Regulations that are due to become law soon will require that new sewers and lateral drains which connect to a public sewer must be adopted by the UK’s sewerage companies. These cover new sewers and laterals, and are in addition to the regulations being introduced to cover existing sewers and lateral drains.
Where an agreement under Section 104 of the Water Industry Act 1991 is in place for sewers which are connected to the public sewerage system on 1 July, the sewers transferred automatically on October 1 and the agreement therefore has no ongoing purpose. It ceased to have effect in so far as it relates to sewers and lateral drains that are the subject of the transfer regulations.
Where a Section 104 agreement also covers assets that were not eligible for transfer, for instance surface water sewers draining direct to a watercourse, the agreement continues in force in respect of those assets, including any provisions for a bond or surety in respect of the works covered by the provisions of the agreement that are yet to be concluded.

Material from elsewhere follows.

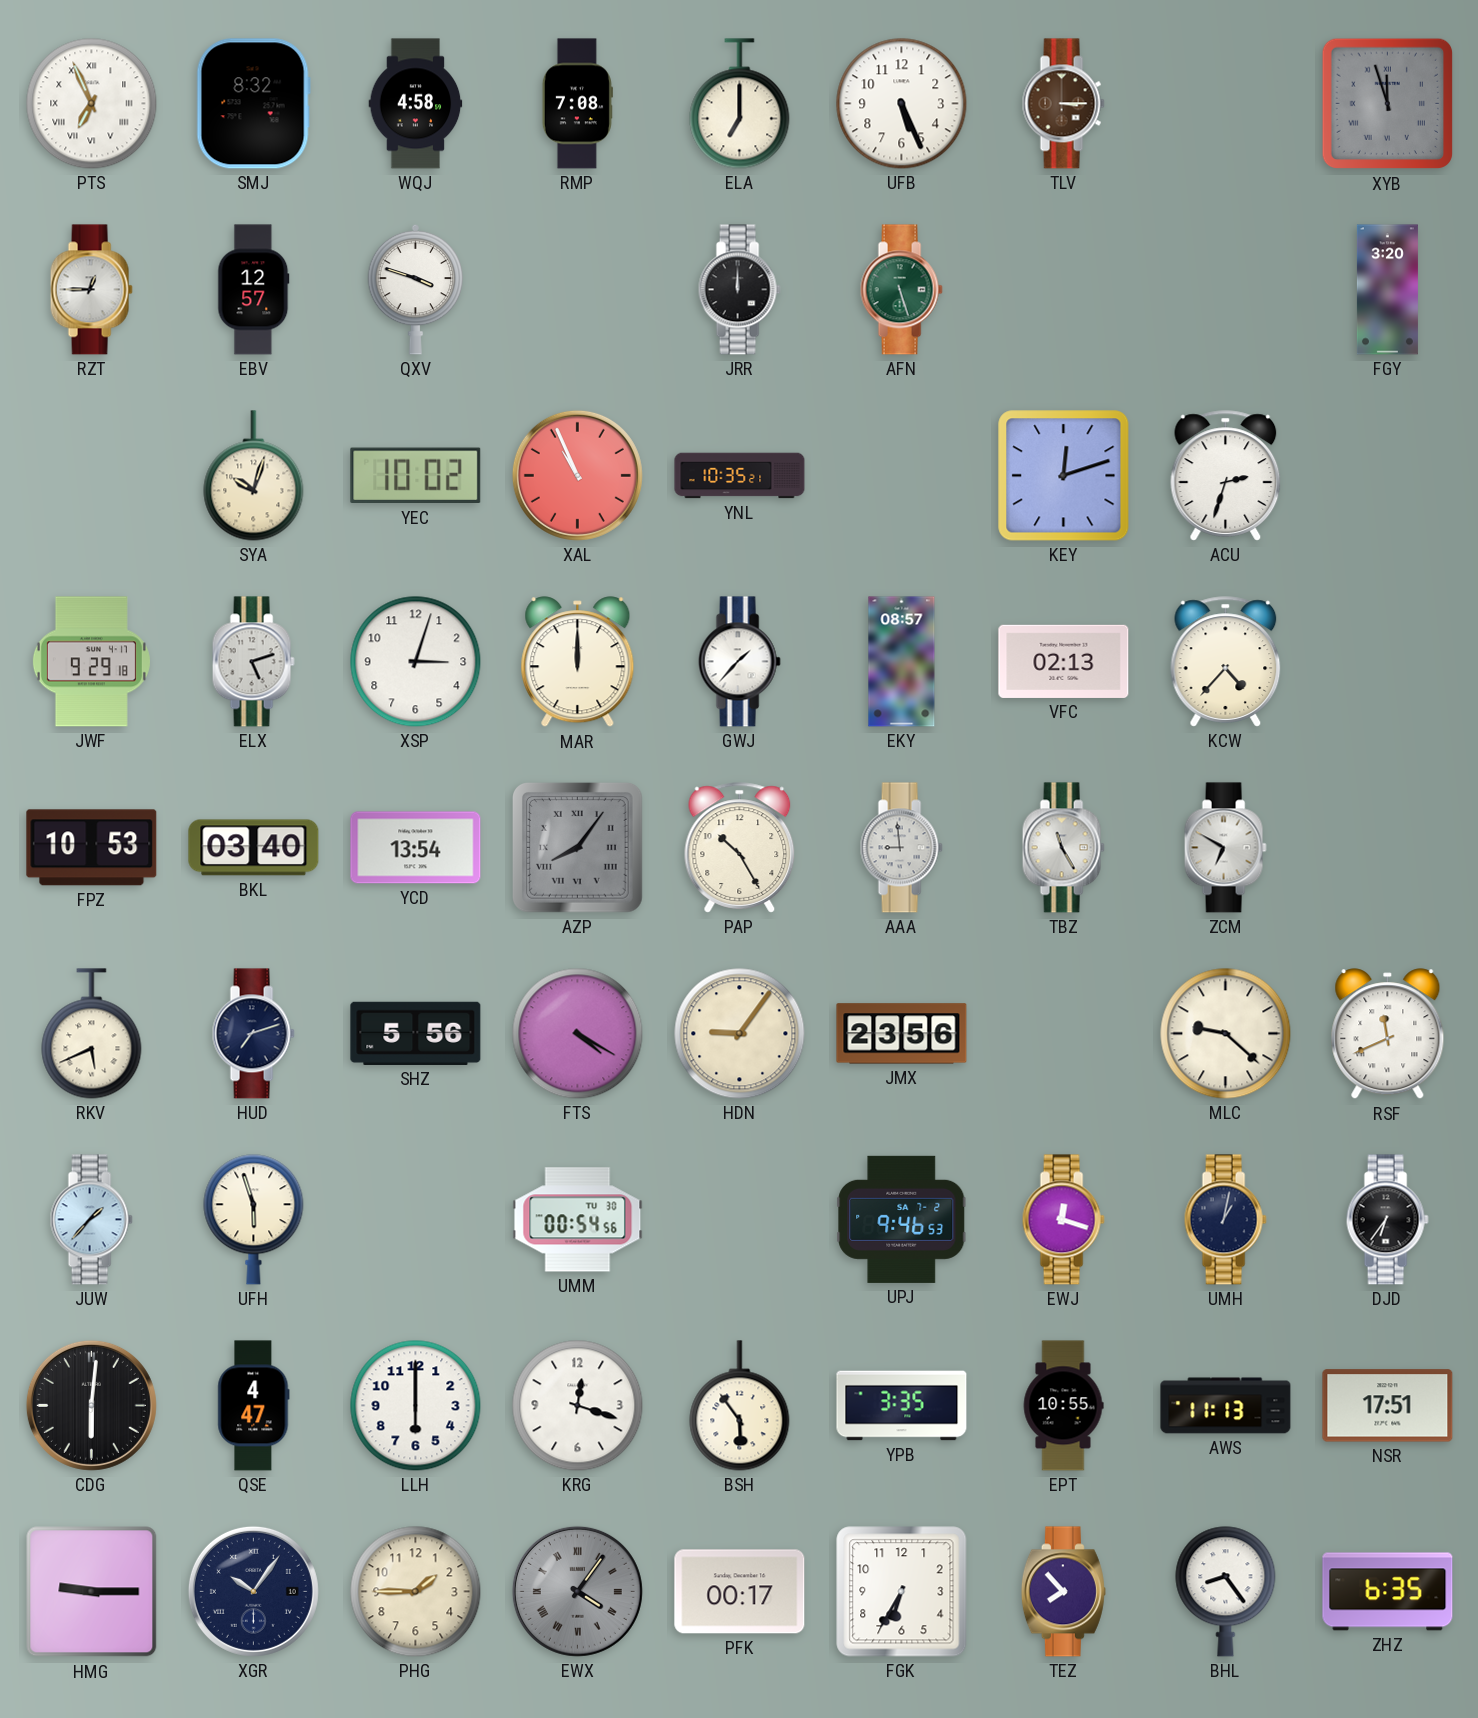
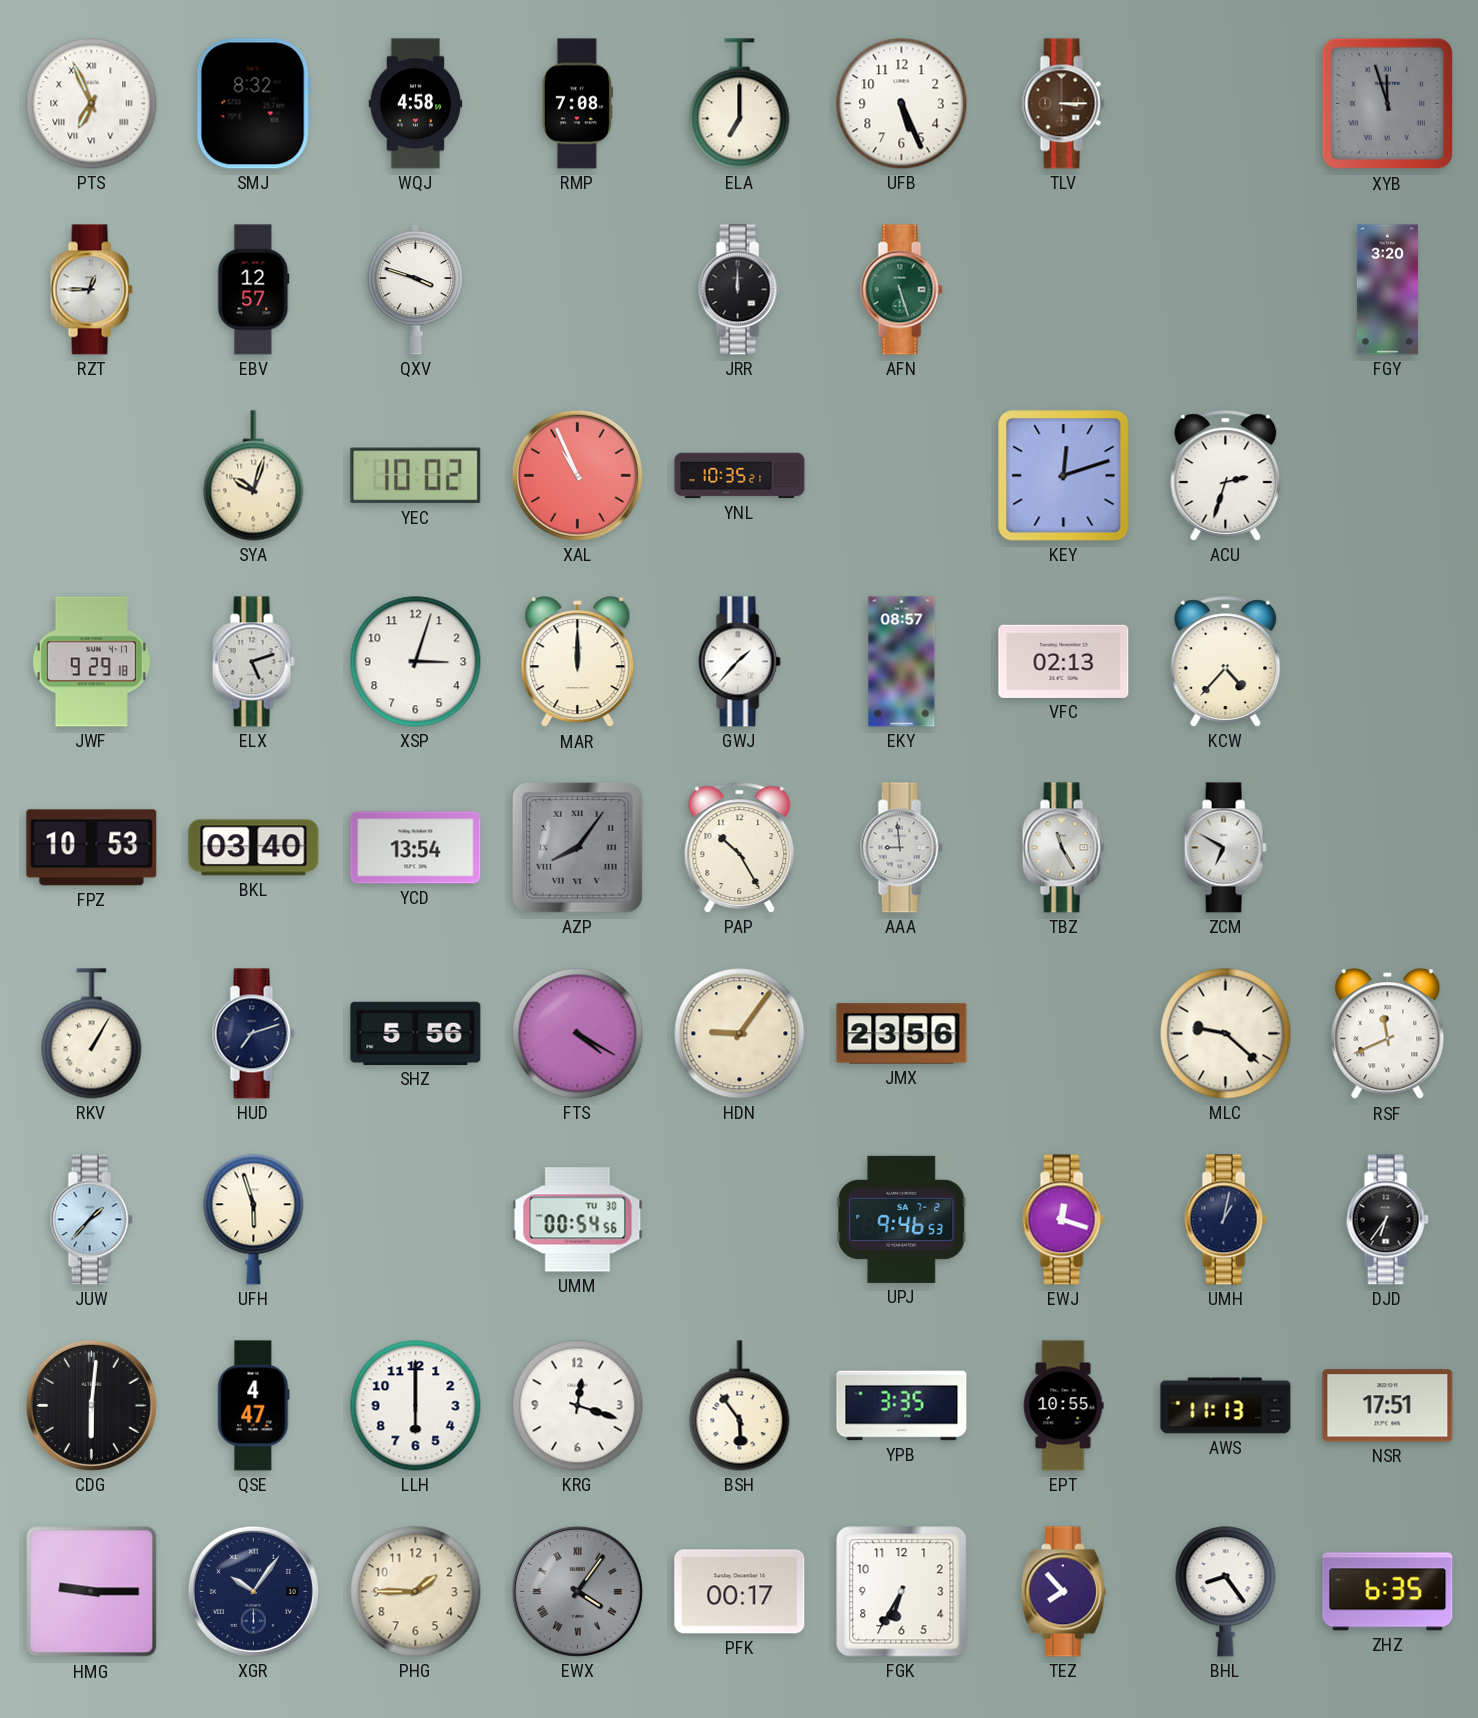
RKV: 5:41 -> 1:05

Existing Section 104 agreements for sewers which were not constructed or connected to the public system by 1 July , 2011, will remain valid until construction work is completed.
Supplementary transfer arrangements
The transfer regulations provide for the making of a supplementary transfer scheme. This recognises the Government’s intention that when Section 42 of the Flood and Water Management Act 2010 comes into effect, it will introduce a requirement for new sewers and lateral drains that connect to the public sewerage system to be automatically adopted as 'public' by sewerage companies.
The date for this part of the Act coming into effect has yet to be set and, as a result, sewers and lateral drains connected to the public sewerage system after 1 July, 2011, but before Section 42 comes into effect, will remain private for the time being unless they have been the subject of an agreement under Section 104 agreement for their adoption by sewerage companies as 'public' assets.
The making of a supplementary transfer scheme upon Section 42 coming into effect will ensure the automatic adoption by sewerage companies of sewers and lateral drains built in this interim period. This will ensure that there is no legacy of private sewers connected to the public sewerage system as a result of the main transfer taking place ahead of the new arrangements for automatic adoption of newly connected sewers and lateral drains. The arrangements for the supplementary transfer scheme will be the subject of a separate consultation.
Section 42 enactment
Sewers constructed and connected after Section 42 comes into effect will be subject to new build arrangements, except where exempted under the terms of transitional arrangements that are proposed for inclusion in the commencement order. These will provide for existing approvals (i.e. where Building Regulations or other approvals exist) to be deemed to satisfy the requirements for construction to “approved” standards.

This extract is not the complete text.